Hialeah, Inc. v. Gulfstream Park Racing Association, Inc.

428 So. 2d 312 | Fla. Dist. Ct. App. | 1983

428 So. 2d 312 (1983)

HIALEAH, INC., a Florida Corporation, Appellant,
v.
GULFSTREAM PARK RACING ASSOCIATION, INC., a Florida Corporation, State of Florida Department of Business Regulation, Division of Pari-Mutuel Wagering; and State of Florida Department of Business Regulation, Florida Pari-Mutuel Commission, Appellees.

Nos. 82-703, 82-946.

District Court of Appeal of Florida, Fourth District.

March 16, 1983.

*313 Edward S. Jaffry of Horne, Rhodes, Jaffry, Horne & Carrouth, Tallahassee, for appellant.
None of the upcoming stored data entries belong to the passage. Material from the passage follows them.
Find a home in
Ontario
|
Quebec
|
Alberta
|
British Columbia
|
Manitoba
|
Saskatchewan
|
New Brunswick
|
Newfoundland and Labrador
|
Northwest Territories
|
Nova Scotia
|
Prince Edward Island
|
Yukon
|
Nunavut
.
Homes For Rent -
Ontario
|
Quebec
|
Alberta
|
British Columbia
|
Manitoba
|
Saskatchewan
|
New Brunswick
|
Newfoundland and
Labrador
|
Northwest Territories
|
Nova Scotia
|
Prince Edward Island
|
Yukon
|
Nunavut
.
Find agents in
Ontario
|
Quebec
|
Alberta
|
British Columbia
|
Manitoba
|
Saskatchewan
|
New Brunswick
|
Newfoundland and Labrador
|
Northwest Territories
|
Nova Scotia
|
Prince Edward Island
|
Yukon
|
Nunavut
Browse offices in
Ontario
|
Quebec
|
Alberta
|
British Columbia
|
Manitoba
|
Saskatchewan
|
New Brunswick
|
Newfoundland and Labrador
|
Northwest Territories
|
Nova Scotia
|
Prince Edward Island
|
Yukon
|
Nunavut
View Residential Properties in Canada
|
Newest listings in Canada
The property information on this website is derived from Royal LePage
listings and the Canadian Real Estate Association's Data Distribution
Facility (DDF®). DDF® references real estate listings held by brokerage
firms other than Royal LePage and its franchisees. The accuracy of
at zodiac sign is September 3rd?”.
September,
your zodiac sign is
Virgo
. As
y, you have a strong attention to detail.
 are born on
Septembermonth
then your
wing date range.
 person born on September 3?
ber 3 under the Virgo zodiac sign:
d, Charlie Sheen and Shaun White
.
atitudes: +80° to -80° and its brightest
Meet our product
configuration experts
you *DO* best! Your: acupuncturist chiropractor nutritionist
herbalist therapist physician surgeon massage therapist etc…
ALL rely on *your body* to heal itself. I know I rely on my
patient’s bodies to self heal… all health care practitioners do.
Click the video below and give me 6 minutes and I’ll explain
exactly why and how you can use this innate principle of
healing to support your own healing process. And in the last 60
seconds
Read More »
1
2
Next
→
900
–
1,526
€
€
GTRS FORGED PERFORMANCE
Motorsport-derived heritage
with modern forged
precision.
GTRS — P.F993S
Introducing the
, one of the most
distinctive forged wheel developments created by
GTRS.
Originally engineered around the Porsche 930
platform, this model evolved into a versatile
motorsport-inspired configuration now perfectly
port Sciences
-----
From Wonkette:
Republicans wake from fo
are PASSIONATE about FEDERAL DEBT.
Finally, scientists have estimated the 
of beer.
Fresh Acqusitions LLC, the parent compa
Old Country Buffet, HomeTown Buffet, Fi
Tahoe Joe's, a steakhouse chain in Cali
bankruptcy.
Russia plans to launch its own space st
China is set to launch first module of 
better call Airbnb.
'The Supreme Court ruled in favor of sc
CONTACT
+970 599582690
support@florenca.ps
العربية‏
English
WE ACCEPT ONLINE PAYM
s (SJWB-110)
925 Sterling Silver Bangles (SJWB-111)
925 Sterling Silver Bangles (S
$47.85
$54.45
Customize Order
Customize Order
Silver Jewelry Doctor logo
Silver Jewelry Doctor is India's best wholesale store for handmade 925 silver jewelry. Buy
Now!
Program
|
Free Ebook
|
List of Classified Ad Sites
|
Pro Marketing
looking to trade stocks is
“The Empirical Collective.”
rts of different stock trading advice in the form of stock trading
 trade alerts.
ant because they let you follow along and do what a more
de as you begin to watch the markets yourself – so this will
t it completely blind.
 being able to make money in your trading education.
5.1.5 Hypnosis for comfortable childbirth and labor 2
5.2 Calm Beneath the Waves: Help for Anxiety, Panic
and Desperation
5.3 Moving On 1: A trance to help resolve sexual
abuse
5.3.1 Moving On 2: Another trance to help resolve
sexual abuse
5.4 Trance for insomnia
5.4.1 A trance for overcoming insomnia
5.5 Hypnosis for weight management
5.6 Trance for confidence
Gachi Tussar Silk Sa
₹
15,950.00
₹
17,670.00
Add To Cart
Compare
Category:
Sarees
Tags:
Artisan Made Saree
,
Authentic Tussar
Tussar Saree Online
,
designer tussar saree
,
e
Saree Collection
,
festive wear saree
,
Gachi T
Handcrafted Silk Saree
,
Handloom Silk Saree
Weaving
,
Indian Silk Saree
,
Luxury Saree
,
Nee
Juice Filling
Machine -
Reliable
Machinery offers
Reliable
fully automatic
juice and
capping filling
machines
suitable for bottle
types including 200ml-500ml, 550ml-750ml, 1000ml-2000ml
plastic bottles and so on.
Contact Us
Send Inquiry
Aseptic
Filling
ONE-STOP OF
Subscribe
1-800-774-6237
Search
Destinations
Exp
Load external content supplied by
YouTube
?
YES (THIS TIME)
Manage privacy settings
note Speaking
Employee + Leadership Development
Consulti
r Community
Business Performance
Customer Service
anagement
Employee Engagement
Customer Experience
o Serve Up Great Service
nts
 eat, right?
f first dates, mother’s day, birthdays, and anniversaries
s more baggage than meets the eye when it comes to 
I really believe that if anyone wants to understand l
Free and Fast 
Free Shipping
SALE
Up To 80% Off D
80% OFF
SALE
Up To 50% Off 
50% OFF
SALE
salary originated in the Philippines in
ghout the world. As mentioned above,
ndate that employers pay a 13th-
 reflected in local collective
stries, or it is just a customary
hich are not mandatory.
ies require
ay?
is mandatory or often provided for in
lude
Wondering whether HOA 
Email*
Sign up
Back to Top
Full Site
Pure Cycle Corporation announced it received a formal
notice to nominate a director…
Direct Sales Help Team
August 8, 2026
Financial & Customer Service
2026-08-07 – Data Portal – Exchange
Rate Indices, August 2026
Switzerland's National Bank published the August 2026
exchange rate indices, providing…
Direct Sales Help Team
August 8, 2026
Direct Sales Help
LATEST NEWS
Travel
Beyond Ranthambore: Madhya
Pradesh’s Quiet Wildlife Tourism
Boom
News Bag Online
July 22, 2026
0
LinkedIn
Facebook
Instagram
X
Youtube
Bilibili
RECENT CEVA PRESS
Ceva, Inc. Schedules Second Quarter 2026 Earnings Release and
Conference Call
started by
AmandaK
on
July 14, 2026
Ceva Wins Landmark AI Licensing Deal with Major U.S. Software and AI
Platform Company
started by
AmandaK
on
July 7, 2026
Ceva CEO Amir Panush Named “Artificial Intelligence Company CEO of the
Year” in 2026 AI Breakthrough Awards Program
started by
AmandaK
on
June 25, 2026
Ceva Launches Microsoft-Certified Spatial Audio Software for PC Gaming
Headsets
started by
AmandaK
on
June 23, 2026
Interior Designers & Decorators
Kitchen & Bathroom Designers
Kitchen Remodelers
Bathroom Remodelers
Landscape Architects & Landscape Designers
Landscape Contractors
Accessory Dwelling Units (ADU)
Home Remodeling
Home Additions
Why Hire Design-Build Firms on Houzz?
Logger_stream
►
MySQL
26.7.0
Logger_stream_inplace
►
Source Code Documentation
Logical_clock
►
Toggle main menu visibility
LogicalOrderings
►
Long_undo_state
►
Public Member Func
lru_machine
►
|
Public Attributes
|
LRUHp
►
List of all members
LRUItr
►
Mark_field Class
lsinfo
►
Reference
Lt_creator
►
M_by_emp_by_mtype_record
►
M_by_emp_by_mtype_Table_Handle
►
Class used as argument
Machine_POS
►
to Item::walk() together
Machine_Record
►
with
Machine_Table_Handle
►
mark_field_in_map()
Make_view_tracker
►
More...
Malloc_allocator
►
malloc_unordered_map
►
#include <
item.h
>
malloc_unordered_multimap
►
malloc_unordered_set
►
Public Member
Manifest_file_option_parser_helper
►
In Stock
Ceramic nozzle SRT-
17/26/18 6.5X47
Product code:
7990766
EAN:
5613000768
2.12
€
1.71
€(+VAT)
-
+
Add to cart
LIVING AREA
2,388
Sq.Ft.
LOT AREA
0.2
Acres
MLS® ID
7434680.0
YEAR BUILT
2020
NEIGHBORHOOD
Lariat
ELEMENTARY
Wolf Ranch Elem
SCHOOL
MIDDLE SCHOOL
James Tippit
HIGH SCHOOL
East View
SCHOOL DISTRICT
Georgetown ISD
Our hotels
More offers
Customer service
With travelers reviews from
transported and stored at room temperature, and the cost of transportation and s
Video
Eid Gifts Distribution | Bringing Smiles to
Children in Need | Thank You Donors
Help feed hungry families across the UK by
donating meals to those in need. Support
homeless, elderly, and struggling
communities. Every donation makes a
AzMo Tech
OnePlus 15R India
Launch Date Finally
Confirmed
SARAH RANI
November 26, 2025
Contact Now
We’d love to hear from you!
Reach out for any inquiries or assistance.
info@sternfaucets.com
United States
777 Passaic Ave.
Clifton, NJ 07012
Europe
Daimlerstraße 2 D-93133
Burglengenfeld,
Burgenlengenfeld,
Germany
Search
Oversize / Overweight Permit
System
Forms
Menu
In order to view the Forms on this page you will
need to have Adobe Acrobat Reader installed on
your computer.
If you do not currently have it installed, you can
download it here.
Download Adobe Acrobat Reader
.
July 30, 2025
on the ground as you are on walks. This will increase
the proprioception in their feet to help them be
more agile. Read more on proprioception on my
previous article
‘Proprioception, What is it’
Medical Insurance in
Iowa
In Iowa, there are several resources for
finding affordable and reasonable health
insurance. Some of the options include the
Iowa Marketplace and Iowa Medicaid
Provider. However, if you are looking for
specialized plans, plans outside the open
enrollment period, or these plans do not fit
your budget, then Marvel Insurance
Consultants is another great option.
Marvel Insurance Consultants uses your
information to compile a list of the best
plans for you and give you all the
David S. Romanik of Landefeld & Romanik, Hollywood, for appellee, Gulfstream Park Racing Ass'n, Inc.

Elliott H. Henslovitz, Staff Atty., Miami, for Div. of Pari-Mutuel Wagering, Dept. of Business Regulation.

DELL, Judge.

Hialeah, Inc. appeals from an administrative action awarding the most lucrative winter thoroughbred racing dates in the 1982-1983 season to Gulfstream Park Racing Association, Inc.

Hialeah and Gulfstream both requested the second racing period of the 1982-1983 season, which began on January 8, 1983. After a January 21, 1982 hearing on the applications, the Pari-Mutuel Commission voted to award the second racing period to Gulfstream and the third period to Hialeah. The Division of Pari-Mutuel Wagering issued the appropriate licenses to Hialeah and Gulfstream on February 15, 1982. The Pari-Mutuel Commission entered its detailed final order on April 22, 1982. Hialeah appeals both the license and the final order in these consolidated cases.

Hialeah presents two points on appeal. First, Section 550.081, Florida Statutes (1980) which authorizes the allocation of the winter racing periods, constitutes an unlawful delegation of legislative power to the executive branch in violation of Article II, Section 3 of the Florida Constitution. Second, the Commission erred in awarding the second racing period to Gulfstream. We agree with appellant on its first point but find no error on the second point.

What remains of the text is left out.